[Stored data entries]
====
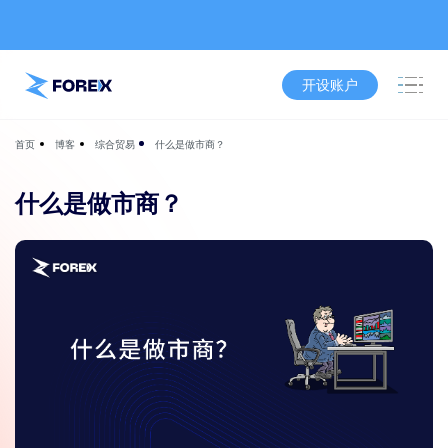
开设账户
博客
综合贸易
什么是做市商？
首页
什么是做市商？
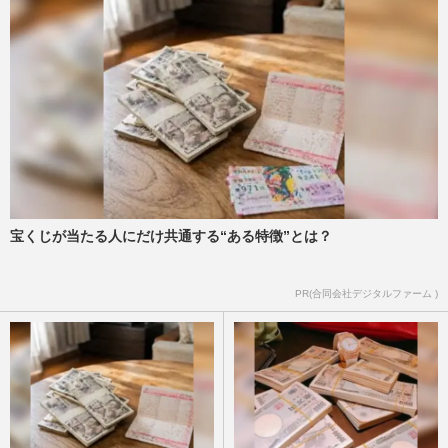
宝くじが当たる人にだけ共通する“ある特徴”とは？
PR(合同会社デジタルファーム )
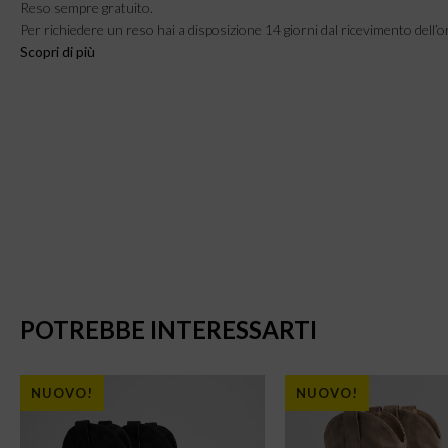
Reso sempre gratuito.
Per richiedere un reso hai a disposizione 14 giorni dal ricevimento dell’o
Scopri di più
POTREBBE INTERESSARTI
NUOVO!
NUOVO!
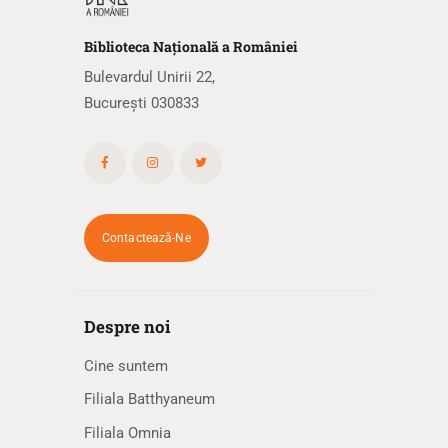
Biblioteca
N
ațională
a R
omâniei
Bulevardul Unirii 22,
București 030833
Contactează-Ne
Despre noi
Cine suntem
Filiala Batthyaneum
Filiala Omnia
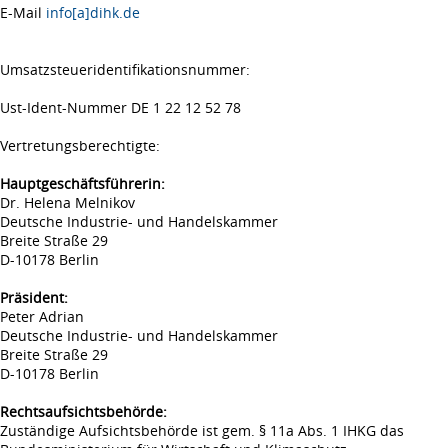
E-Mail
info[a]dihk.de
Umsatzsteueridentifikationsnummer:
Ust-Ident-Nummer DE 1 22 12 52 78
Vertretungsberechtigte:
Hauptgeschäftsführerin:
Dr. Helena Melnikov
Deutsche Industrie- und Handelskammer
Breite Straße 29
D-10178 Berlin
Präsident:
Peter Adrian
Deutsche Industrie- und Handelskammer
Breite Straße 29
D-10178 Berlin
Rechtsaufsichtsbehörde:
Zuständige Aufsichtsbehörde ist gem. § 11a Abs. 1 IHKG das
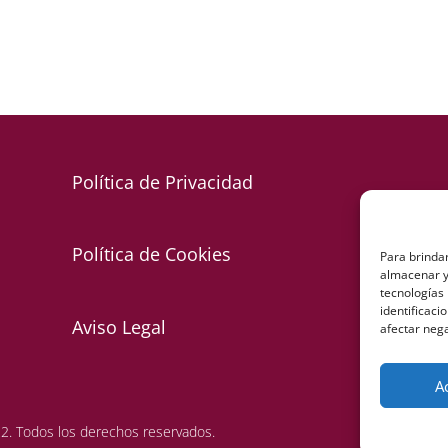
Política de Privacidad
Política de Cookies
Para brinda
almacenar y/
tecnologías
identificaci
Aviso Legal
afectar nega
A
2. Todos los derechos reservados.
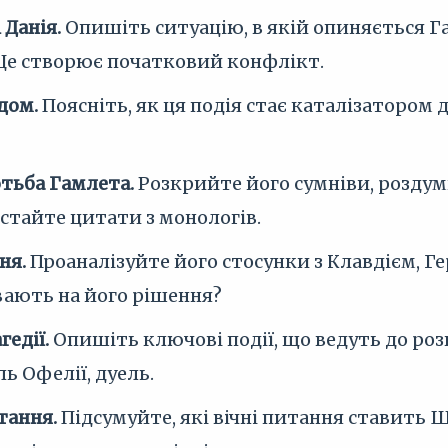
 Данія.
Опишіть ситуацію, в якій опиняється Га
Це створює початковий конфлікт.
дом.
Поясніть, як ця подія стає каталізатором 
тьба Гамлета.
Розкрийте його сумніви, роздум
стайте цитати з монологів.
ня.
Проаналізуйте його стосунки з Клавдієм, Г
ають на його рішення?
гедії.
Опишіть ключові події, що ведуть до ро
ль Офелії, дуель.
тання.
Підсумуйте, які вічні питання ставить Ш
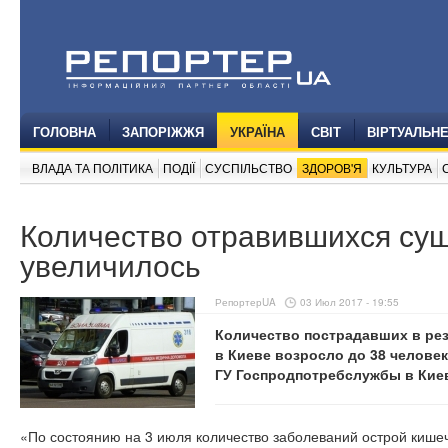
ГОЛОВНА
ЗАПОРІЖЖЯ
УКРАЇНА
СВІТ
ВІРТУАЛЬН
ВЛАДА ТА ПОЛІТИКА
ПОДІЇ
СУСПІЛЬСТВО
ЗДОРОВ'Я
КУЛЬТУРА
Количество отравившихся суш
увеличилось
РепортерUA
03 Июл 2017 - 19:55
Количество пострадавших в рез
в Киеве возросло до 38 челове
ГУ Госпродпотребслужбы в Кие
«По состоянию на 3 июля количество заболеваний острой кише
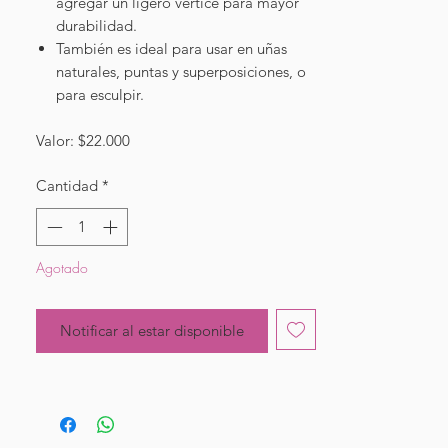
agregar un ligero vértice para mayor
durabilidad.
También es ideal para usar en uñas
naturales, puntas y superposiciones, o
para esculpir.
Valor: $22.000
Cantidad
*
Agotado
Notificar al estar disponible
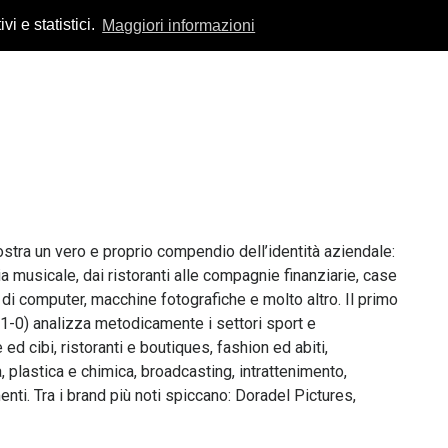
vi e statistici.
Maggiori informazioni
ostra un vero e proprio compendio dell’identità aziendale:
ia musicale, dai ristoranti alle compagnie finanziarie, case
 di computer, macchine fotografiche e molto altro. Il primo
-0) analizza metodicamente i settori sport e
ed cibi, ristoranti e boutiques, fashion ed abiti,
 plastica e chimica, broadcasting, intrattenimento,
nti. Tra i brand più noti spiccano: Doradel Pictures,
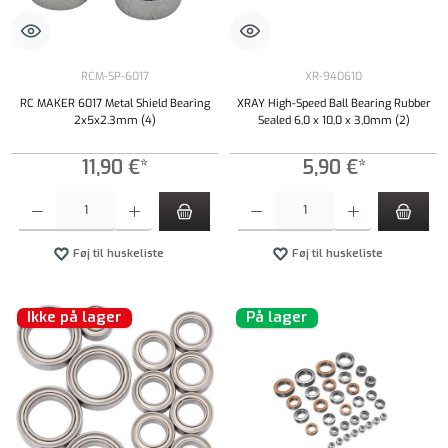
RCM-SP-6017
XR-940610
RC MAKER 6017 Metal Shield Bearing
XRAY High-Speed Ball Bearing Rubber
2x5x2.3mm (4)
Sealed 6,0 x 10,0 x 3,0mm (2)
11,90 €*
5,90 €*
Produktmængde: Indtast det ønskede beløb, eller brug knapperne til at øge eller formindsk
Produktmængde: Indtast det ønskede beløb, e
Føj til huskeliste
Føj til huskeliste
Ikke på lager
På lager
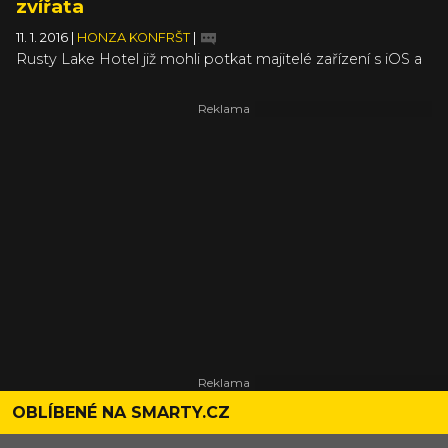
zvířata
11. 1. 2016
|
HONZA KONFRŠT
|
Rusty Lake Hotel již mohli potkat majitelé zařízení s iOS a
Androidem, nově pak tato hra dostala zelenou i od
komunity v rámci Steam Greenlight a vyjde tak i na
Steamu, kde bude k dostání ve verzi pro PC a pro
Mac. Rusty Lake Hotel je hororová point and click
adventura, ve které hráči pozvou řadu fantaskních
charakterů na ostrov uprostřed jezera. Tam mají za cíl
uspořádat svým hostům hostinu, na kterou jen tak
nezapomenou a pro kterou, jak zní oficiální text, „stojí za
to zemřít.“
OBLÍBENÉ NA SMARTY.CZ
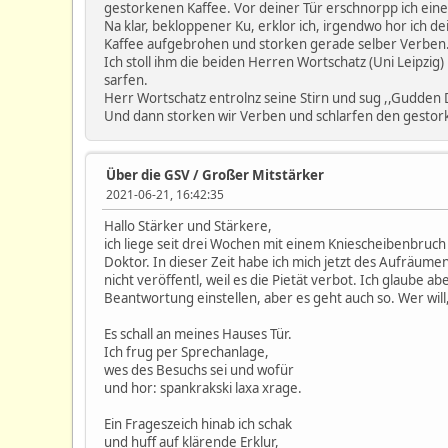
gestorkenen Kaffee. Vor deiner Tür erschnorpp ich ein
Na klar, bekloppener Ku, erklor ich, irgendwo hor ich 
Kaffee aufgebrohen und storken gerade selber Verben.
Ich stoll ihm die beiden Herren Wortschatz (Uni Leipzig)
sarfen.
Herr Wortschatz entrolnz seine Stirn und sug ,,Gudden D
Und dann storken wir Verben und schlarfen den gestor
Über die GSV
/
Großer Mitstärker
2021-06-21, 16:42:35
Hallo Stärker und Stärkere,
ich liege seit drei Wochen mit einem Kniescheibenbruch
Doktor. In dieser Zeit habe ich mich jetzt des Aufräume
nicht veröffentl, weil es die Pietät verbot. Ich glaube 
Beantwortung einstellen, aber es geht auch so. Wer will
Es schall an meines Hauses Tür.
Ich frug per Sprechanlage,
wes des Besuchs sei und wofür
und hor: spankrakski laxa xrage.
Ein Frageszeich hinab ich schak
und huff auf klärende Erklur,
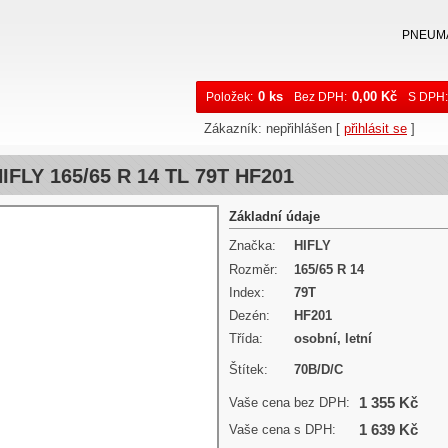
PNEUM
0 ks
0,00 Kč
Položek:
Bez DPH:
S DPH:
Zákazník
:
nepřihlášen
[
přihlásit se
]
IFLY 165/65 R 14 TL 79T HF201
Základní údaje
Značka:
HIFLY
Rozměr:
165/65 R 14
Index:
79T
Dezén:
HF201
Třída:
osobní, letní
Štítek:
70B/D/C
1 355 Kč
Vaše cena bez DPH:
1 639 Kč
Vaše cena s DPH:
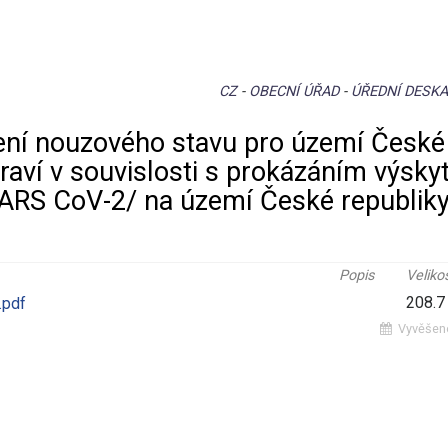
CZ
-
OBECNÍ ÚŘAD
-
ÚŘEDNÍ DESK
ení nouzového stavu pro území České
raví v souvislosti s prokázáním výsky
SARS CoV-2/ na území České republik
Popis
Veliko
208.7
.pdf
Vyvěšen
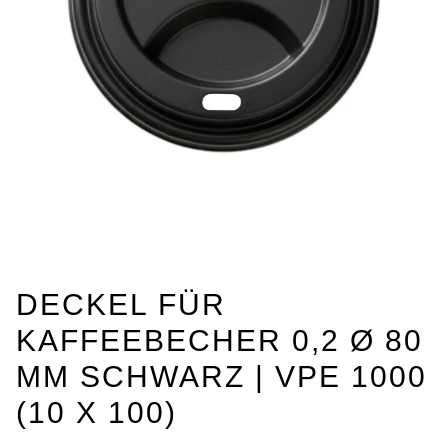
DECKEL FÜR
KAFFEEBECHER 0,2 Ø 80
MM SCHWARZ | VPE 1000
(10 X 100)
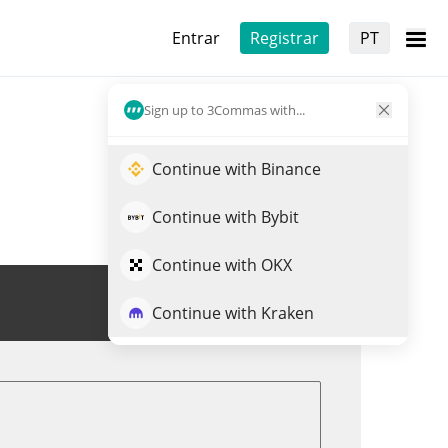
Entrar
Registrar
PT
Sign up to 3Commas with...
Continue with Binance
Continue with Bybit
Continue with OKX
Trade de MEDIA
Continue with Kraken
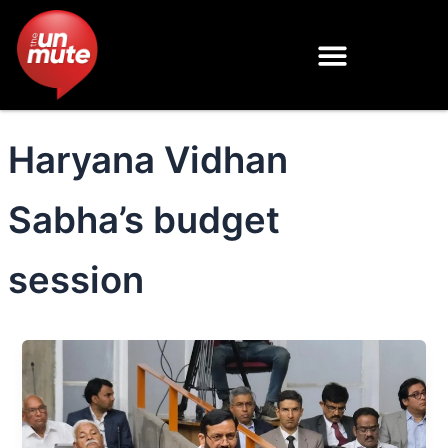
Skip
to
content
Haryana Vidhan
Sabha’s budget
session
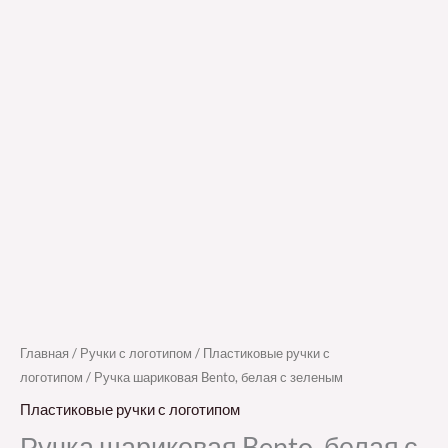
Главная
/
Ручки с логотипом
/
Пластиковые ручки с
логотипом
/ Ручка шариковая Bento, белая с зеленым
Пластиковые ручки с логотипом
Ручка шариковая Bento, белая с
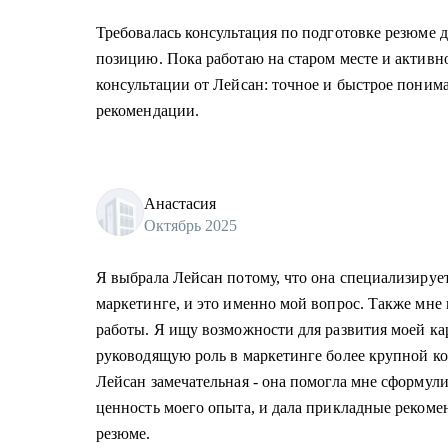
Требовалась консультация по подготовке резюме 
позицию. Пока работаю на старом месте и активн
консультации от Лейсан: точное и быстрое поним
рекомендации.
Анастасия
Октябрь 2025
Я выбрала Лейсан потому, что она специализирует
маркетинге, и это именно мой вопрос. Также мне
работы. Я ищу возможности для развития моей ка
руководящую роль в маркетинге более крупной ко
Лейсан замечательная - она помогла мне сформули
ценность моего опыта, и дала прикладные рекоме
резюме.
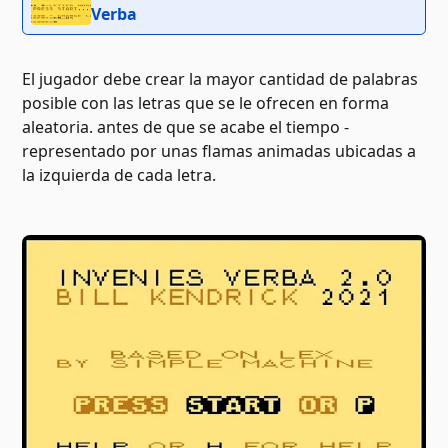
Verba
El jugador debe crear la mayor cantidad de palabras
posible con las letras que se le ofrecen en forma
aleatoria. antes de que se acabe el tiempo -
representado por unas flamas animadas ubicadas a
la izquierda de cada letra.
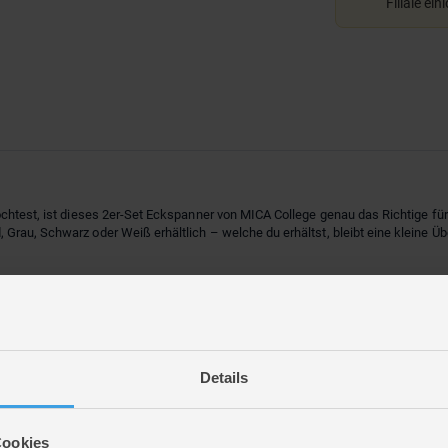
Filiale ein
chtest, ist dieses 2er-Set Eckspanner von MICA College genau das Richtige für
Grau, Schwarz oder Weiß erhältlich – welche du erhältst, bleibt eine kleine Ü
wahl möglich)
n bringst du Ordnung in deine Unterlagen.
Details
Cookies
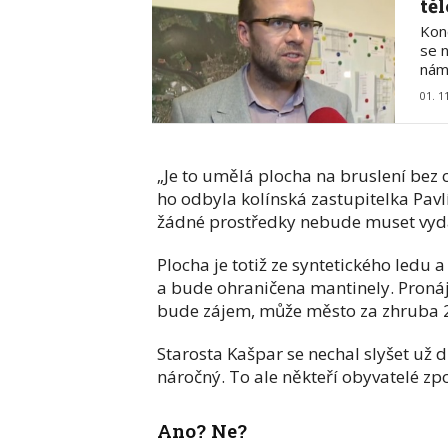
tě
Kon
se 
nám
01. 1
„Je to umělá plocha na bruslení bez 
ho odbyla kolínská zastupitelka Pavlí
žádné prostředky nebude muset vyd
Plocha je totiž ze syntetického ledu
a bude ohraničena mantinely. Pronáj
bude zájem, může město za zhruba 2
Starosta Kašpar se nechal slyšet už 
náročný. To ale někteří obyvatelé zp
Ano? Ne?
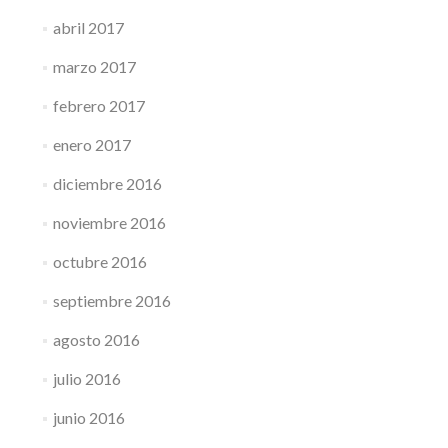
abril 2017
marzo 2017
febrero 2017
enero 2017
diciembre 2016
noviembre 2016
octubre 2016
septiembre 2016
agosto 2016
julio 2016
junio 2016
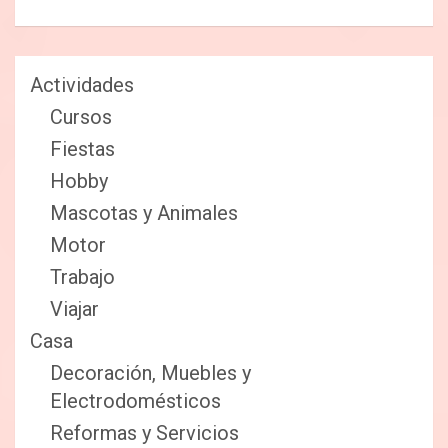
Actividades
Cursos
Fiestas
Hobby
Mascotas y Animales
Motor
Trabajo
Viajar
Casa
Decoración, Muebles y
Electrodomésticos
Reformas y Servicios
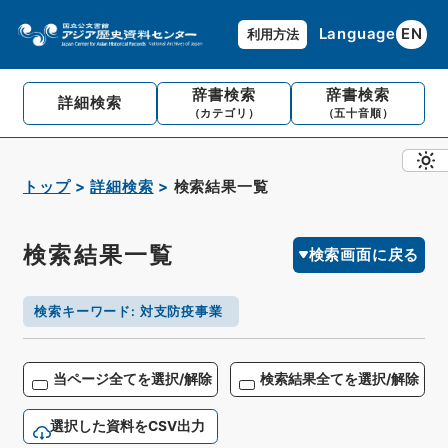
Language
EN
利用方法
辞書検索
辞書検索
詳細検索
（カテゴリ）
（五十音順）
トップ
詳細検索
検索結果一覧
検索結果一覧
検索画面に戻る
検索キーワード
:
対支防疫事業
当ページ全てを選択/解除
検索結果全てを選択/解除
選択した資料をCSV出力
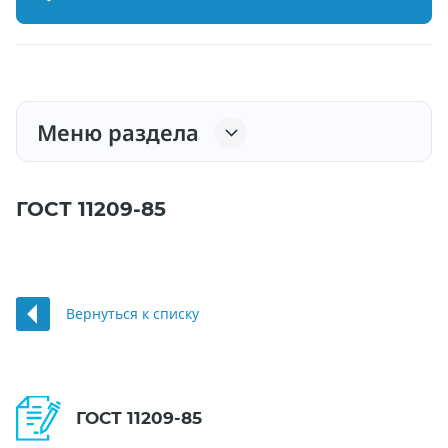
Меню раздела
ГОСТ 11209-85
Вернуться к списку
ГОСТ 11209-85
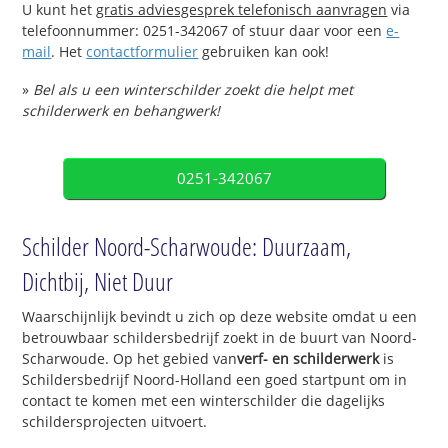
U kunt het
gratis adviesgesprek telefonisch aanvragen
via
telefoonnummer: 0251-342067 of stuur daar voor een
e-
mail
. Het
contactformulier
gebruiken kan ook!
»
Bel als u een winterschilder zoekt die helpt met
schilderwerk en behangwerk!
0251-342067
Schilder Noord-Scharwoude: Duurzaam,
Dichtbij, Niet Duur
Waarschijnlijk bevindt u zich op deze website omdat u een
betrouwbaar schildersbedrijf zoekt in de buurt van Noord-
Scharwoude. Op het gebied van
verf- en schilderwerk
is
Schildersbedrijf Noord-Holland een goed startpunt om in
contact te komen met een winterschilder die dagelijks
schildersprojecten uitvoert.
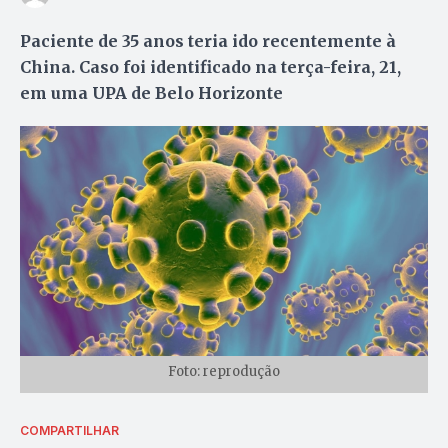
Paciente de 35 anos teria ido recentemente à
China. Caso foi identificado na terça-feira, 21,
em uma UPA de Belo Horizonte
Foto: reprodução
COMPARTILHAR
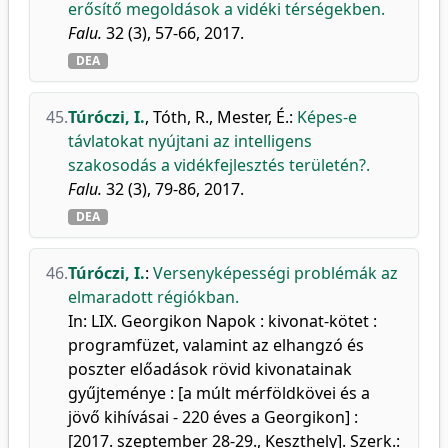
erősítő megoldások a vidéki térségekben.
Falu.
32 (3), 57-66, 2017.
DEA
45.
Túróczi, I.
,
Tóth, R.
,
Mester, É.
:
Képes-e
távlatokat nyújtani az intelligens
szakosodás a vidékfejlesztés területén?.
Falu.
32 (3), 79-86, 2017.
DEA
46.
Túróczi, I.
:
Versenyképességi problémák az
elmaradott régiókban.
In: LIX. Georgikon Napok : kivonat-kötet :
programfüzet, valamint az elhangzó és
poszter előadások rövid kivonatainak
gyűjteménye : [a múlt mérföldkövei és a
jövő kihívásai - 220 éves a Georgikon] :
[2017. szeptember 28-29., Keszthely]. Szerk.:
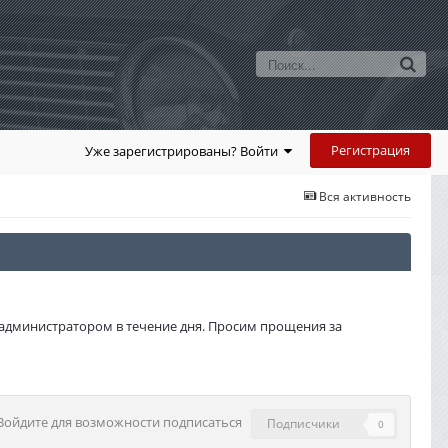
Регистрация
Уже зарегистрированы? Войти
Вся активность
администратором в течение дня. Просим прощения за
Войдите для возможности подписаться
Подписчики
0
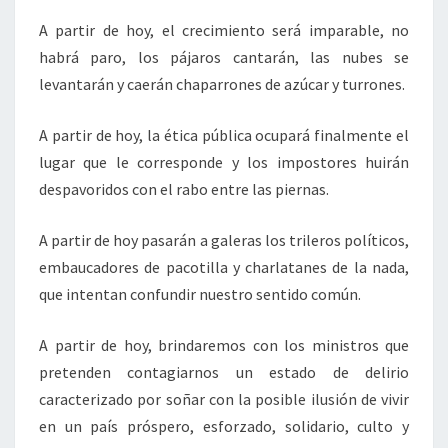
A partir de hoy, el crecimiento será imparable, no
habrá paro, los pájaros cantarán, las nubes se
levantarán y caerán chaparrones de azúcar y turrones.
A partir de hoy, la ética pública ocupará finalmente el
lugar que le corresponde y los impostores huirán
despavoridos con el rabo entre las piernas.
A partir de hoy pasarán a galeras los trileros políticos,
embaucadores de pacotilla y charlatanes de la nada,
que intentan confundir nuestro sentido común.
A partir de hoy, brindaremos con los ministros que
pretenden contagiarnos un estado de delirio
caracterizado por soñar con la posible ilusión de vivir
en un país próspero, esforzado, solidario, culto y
====
Required action ▸ Restate exactly the lines running from the line with "A partir de hoy pasarán" to the end of the entries above, both ends included.

Solution for this exercise ▸
A partir de hoy pasarán a galeras los trileros políticos,
embaucadores de pacotilla y charlatanes de la nada,
que intentan confundir nuestro sentido común.
A partir de hoy, brindaremos con los ministros que
pretenden contagiarnos un estado de delirio
caracterizado por soñar con la posible ilusión de vivir
en un país próspero, esforzado, solidario, culto y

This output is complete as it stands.